= WHAT TO PRODUCE =
Below are records; count the lines that contain "separator" and state only that count.

═══ DATA SHOWN

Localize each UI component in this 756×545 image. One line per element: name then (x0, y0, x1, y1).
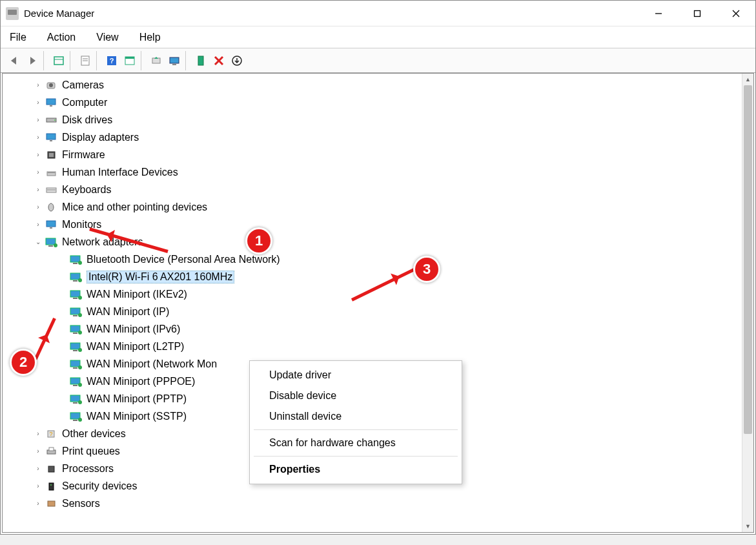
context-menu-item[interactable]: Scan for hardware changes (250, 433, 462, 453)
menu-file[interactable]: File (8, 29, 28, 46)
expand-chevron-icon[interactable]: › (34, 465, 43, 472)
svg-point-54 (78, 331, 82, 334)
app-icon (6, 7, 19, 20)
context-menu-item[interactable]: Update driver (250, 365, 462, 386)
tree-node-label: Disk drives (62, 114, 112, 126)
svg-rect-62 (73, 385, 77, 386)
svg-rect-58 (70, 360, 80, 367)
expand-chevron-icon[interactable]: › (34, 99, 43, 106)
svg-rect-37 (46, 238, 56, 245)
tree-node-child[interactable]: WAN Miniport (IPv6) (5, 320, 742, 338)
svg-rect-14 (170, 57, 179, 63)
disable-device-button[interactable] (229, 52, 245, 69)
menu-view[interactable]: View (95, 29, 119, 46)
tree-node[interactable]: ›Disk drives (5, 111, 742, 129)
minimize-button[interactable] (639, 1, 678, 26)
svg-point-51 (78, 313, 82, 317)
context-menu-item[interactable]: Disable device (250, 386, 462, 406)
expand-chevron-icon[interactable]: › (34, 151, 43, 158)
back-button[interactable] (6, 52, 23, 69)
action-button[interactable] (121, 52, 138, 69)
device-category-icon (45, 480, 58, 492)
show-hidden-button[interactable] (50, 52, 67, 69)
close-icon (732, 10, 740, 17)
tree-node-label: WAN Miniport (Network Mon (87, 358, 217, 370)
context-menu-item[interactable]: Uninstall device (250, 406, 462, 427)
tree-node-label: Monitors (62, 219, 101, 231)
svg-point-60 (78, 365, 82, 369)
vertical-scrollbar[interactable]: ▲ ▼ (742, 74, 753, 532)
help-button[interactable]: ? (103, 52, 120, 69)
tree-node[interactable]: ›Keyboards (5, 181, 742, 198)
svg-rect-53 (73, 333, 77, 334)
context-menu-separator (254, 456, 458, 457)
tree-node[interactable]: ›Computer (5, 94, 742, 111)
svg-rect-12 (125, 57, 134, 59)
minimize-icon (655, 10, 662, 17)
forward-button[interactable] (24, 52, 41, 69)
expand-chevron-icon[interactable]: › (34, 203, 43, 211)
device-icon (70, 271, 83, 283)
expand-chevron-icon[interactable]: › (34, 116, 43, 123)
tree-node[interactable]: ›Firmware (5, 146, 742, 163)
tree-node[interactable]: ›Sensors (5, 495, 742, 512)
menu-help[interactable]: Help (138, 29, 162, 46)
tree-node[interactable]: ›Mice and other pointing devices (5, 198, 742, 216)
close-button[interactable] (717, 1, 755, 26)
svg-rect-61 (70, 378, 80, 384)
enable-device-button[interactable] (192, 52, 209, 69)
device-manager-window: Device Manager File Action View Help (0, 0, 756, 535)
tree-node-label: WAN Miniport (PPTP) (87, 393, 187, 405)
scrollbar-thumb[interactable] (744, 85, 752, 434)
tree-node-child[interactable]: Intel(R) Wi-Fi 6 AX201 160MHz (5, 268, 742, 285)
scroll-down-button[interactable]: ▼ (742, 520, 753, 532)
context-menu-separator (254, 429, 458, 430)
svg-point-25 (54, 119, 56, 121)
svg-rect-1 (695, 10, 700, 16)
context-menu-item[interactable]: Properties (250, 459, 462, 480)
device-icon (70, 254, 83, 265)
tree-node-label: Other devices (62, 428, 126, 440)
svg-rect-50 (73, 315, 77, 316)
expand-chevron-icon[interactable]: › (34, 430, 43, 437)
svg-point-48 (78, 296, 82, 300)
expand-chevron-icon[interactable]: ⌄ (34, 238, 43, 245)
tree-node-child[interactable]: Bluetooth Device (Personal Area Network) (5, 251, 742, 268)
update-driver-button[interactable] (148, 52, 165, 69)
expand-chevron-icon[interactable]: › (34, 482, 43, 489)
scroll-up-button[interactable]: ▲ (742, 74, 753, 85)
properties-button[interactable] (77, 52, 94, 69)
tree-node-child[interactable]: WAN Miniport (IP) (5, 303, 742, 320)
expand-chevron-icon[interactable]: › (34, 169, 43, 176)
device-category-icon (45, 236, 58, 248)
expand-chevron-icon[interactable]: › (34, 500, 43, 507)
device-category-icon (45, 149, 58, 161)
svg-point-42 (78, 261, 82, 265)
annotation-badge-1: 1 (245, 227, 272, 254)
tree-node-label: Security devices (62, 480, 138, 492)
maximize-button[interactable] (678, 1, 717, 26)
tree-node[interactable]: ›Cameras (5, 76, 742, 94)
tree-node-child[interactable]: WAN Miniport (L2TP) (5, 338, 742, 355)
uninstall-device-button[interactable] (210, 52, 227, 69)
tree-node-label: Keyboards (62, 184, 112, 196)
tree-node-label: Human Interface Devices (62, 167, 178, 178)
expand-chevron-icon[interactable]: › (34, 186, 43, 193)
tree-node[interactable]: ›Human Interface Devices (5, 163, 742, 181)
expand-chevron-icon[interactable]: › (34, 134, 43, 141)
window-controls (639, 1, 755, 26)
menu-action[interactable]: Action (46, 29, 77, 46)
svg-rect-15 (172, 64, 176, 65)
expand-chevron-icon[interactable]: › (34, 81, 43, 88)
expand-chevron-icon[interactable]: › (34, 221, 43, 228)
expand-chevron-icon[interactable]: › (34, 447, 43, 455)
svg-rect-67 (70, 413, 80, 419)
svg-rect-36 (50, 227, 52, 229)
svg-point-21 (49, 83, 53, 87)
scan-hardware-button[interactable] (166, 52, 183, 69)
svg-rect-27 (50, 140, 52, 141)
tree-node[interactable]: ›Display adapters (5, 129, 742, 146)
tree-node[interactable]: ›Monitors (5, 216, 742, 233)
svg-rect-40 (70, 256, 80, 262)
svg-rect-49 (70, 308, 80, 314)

══════
═══ DATA SHOWN

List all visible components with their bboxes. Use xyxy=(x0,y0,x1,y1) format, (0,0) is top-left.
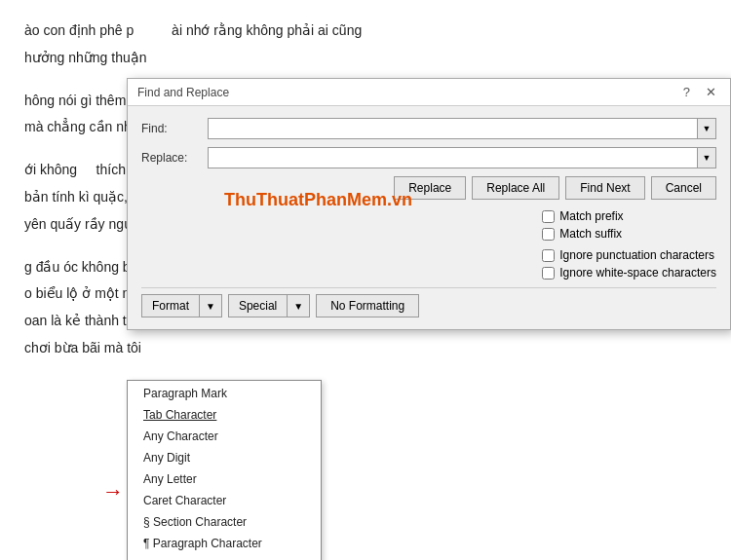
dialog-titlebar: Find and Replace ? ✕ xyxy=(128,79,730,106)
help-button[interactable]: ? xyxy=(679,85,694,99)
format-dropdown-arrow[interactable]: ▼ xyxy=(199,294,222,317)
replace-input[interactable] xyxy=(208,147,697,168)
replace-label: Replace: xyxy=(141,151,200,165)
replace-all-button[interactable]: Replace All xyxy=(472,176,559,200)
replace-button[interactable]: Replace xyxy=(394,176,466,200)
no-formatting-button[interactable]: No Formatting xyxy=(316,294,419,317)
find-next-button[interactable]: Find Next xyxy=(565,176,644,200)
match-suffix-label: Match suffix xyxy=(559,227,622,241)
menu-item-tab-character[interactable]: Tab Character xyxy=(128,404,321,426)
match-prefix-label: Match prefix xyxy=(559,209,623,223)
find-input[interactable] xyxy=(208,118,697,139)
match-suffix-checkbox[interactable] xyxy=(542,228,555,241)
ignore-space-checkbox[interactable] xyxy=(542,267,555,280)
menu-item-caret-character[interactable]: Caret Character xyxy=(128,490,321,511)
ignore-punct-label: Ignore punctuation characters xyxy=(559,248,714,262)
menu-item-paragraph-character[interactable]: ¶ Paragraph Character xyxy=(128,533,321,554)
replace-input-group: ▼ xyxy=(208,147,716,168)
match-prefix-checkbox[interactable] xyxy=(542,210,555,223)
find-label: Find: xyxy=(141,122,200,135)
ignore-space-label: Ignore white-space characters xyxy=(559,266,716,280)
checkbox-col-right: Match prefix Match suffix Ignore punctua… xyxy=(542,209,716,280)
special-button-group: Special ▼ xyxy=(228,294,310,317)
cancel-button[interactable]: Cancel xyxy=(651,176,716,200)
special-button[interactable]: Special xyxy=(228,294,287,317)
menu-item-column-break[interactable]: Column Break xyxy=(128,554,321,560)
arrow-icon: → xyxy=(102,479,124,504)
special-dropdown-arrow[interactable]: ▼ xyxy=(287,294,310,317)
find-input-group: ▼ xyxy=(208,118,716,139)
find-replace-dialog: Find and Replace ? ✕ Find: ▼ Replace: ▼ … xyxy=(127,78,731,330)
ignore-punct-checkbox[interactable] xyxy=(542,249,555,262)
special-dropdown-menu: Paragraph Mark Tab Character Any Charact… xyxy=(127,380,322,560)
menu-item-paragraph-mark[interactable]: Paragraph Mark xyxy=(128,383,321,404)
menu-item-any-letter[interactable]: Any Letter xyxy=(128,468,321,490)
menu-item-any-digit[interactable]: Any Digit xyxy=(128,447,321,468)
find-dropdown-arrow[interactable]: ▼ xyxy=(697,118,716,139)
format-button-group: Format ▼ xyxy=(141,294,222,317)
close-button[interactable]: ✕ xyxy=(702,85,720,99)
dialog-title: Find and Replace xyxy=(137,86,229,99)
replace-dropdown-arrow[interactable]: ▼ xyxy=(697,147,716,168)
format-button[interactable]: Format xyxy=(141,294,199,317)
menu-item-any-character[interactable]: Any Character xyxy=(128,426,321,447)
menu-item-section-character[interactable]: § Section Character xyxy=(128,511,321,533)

══════

= TASK OUTPUT =
2